Some years ago, I began a book review (it appeared in PBSA, 75:4 [1981], 493-498) as follows:
"Reviewing dulls the palate," writes Gavin Ewart in a mordant little poem called "Diary of a Critic" (The Collected Ewart 1933-1980, London, Hutchinson [1980], p. 162). I have met only one American who has ever heard of, let alone read anything by, Ewart; he is a poet who needs a good review somewhere. He will not get one in the pages of the new clothbound annual Review . . .
(Review is what I was reviewing in this piece).

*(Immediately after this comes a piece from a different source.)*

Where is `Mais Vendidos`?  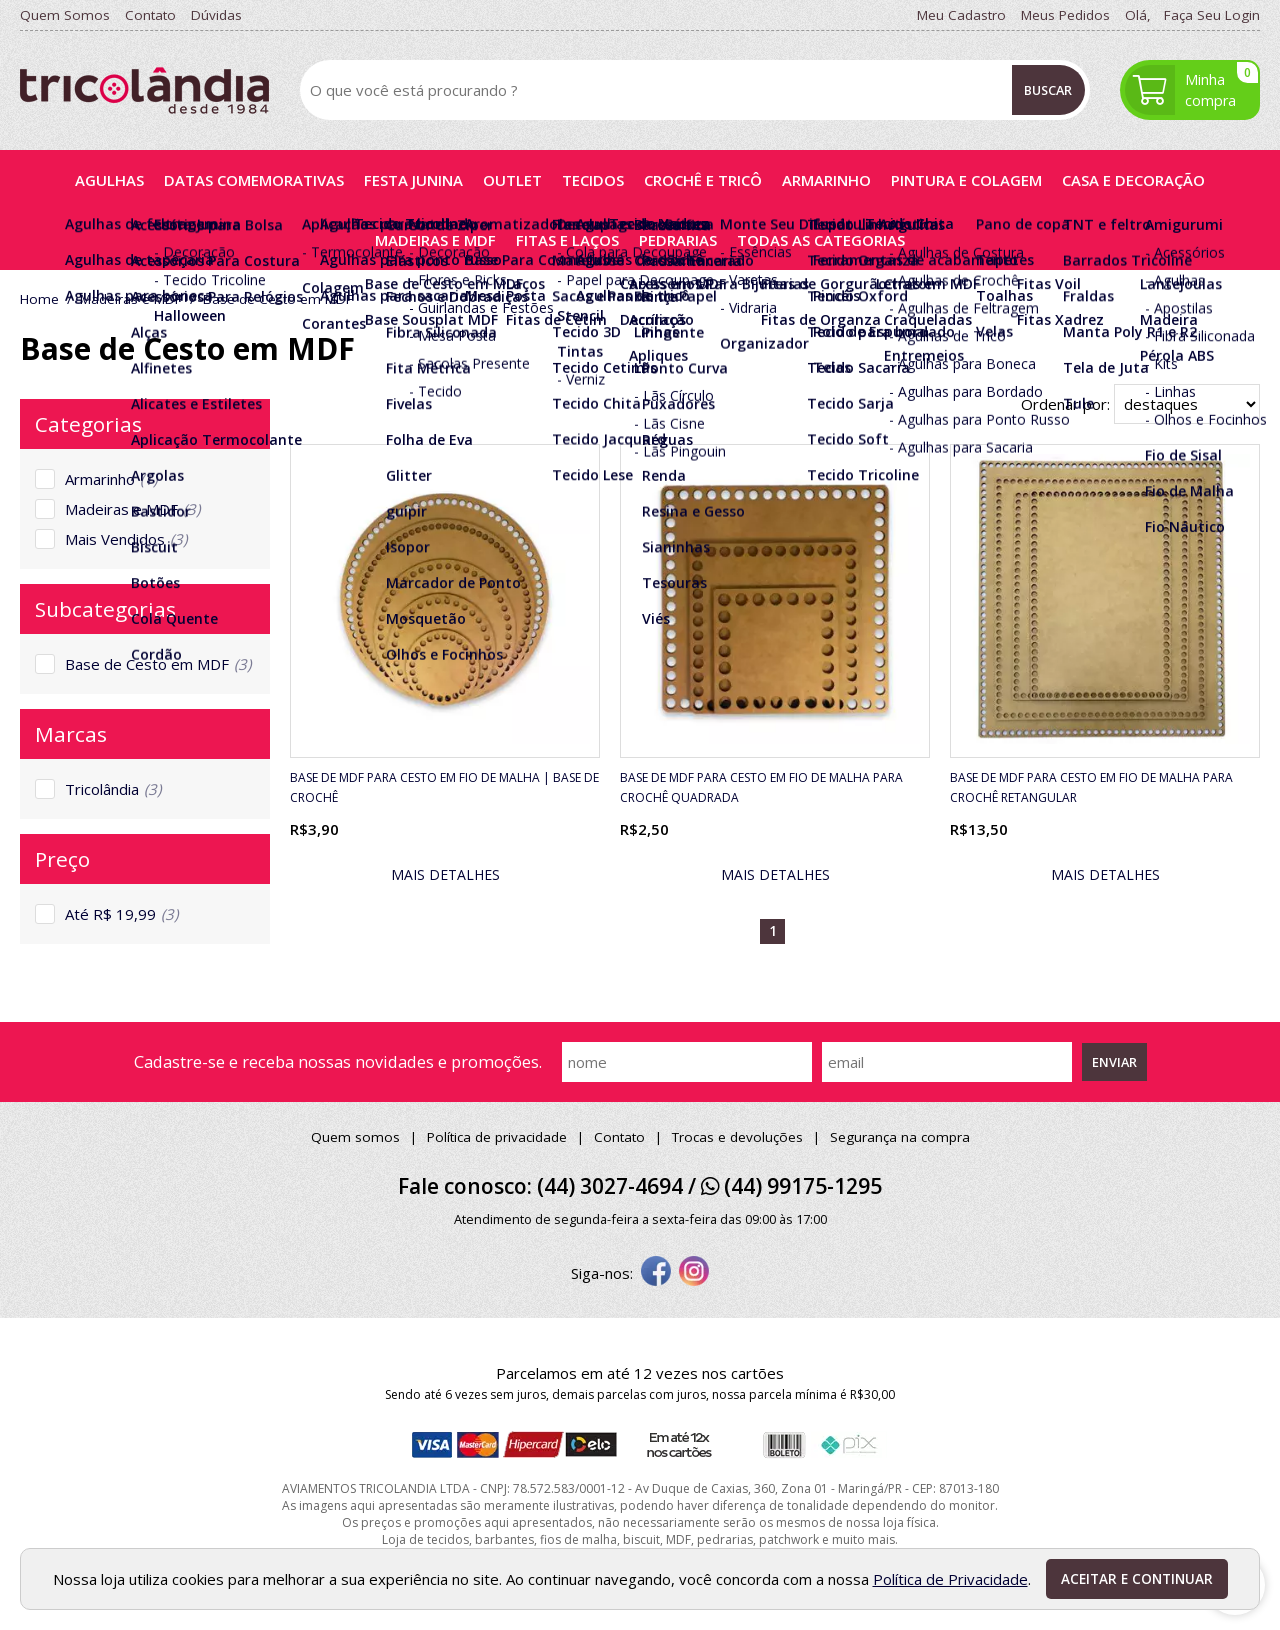 Mais Vendidos is located at coordinates (126, 539).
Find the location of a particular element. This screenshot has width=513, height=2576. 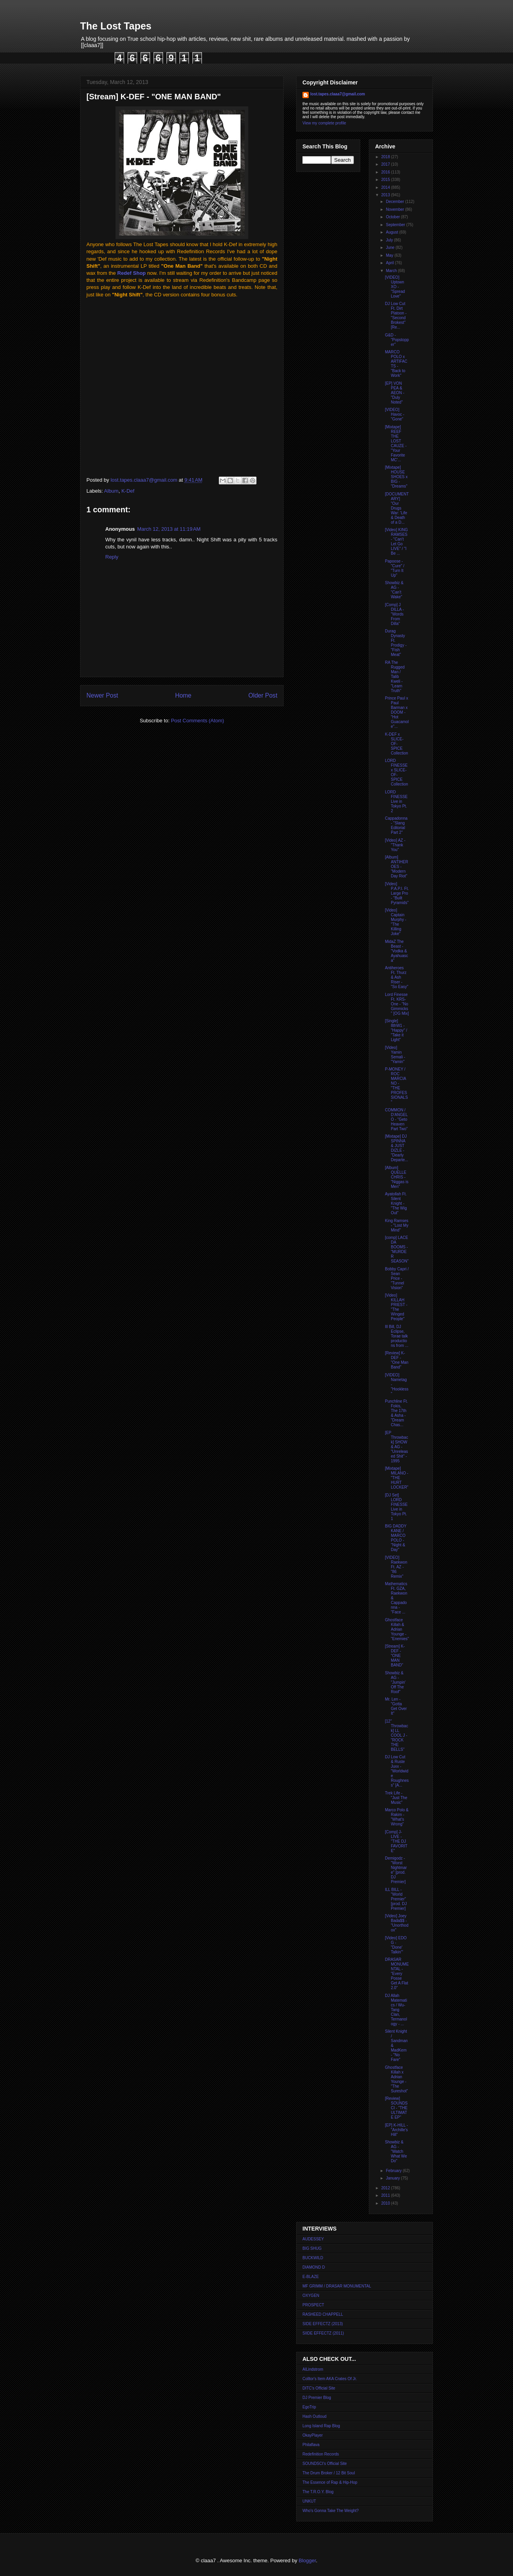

In the years since that "meta-review" was published, I've met several people to whom Gavin Ewart is not "terra incognita"; but it still surprises me how few people know his work. In the evangelistic spirit, then, I've decided to put up one of his poems here--one that I used (albeit briefly) in my own dissertation--reprinted from the Times Literary Supplement of January 26, 1973, where it appeared on page 90.

Sonnet: Dolce stil novo

Esercitazione Letteraria

That woman who to me seems most a woman
I do not compare to angels--or digress on schismatic Popes--
or exalt above the terrestrial or consider a madonna.
Nor do I search in others for her lineaments,
or wish for Death to free me from desire,
or consider Love an archer; or see her as a Daphne,
fleeing the embraces of Apollo, transformed into a laurel.
I am not lost in the amorous wood of Virgil.

But although I do not rhyme or use the soft Italian,
my love is a strong love, and for a certain person.
Human beings are human; I can see a man might envy
her bath water as it envelops her completely.
That's what my love would like to do; and Petrarch
can take a running jump at himself--or (perhaps?) agree.